Anything below 14B parameters: assume it will miss bugs. Use only for verifying the plumbing.
LM Studio (local OpenAI-compatible)
LLM_PROVIDER=openai
LLM_BASE_URL=http://host.docker.internal:1234/v1
LLM_MODEL=qwen2.5-coder-32b-instruct
LLM_API_KEY=lm-studioLLM_API_KEY can be any non-empty string -- LM Studio doesn't validate it. Same model-size warning as Ollama: small models miss real bugs.
How to test before you trust
Before pointing the bot at any non-trivial repo:
- Fork a known-buggy PR (or use the
clearpr-quickstartdemo). - Configure ClearPR with your chosen model.
- Comment
@clearpr review. - Read the result against ground truth: did it find the real bug? Did it flag anything that wasn't actually wrong?
If the answer to either question is "no" or "yes" respectively, the model is too weak for production. Step up a tier.
Cost note
For a typical PR (300-500 raw lines after diff filter, ~3-4 KB prompt), Sonnet 4 costs roughly $0.02-0.05 per review. At 50 PRs / week that's $1-2.50/week per repo -- a fraction of a single hour of engineering time spent chasing missed bugs.

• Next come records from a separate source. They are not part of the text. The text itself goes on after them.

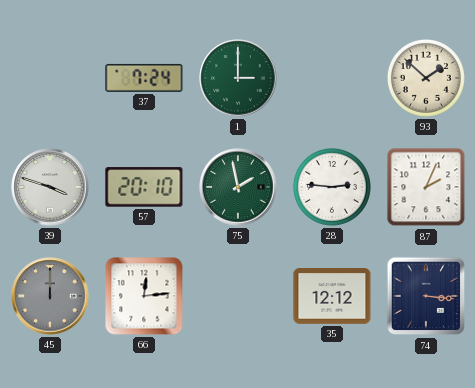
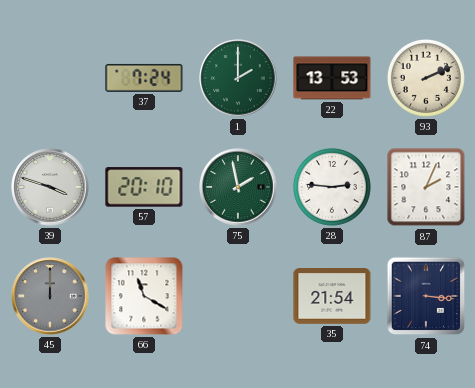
1: 3:00 -> 2:00
22: none -> 13:53
93: 1:52 -> 2:11
66: 12:14 -> 11:20
35: 12:12 -> 21:54
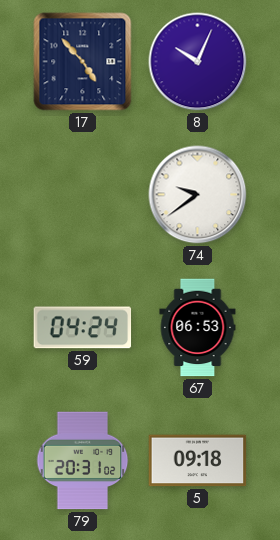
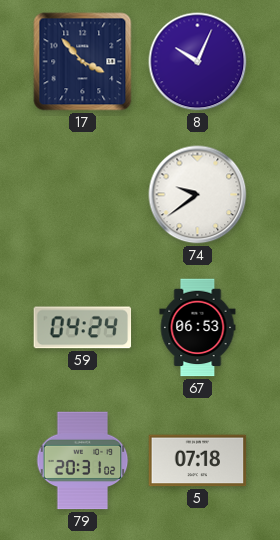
17: 4:53 -> 3:53
5: 09:18 -> 07:18
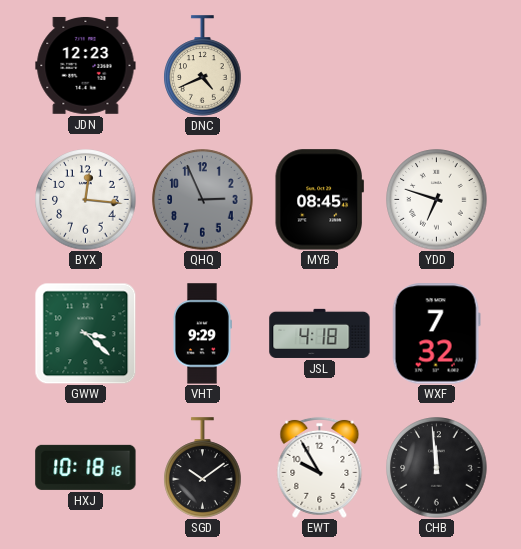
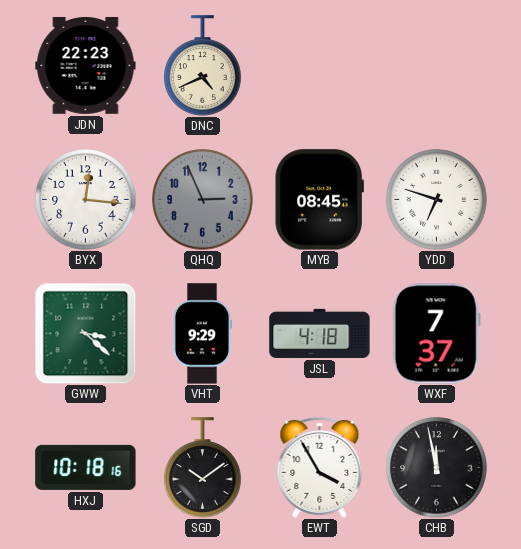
JDN: 12:23 -> 22:23
WXF: 7:32 -> 7:37
EWT: 9:55 -> 3:55
CHB: 11:59 -> 11:58
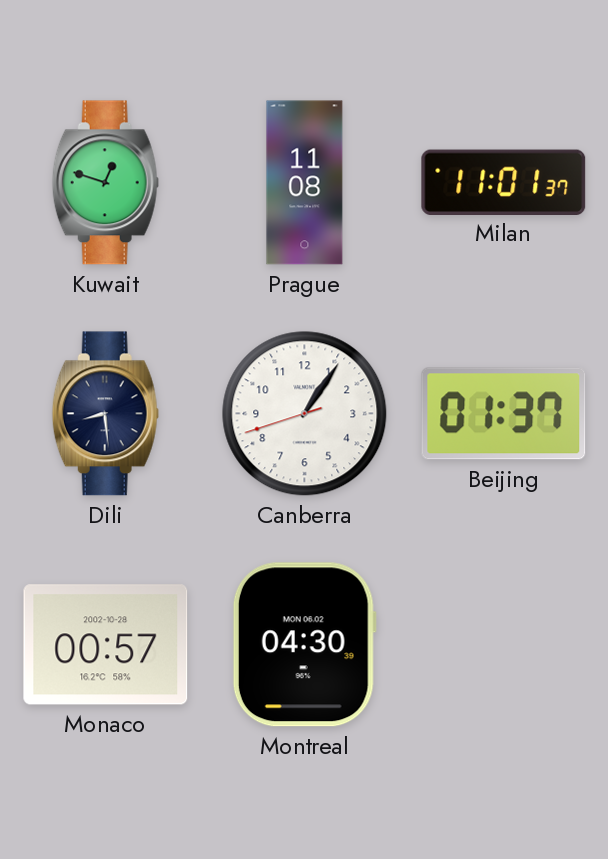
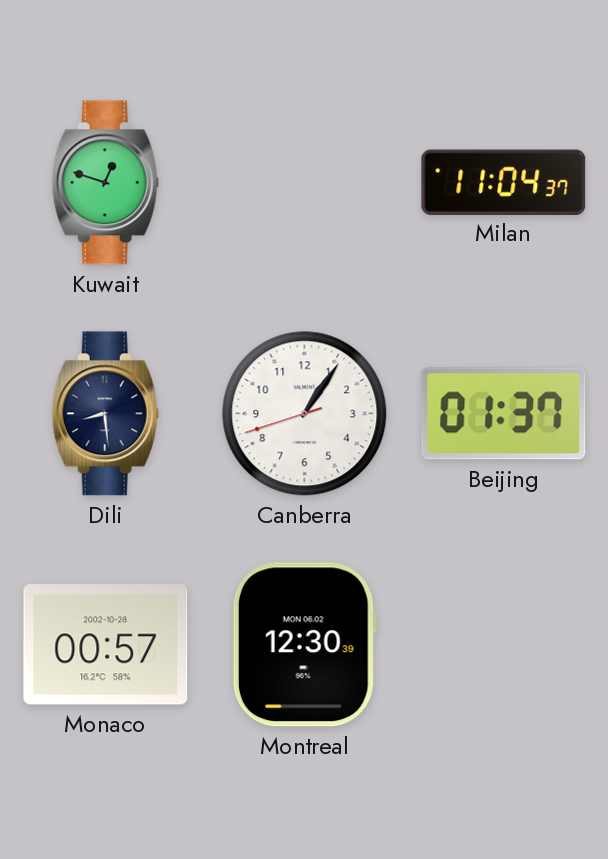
Prague: 11:08 -> none
Milan: 11:01 -> 11:04
Montreal: 04:30 -> 12:30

Local models are "free" in API cost but cost real time to run, real GPU power, and real engineering hours when they miss bugs. Account for that in the comparison.
Switching providers
Edit .env, restart the app:
docker compose restart appOr with @clearpr config you can verify the active provider from any PR:
@clearpr configThe bot replies with the resolved LLM_PROVIDER, model, and other tunables.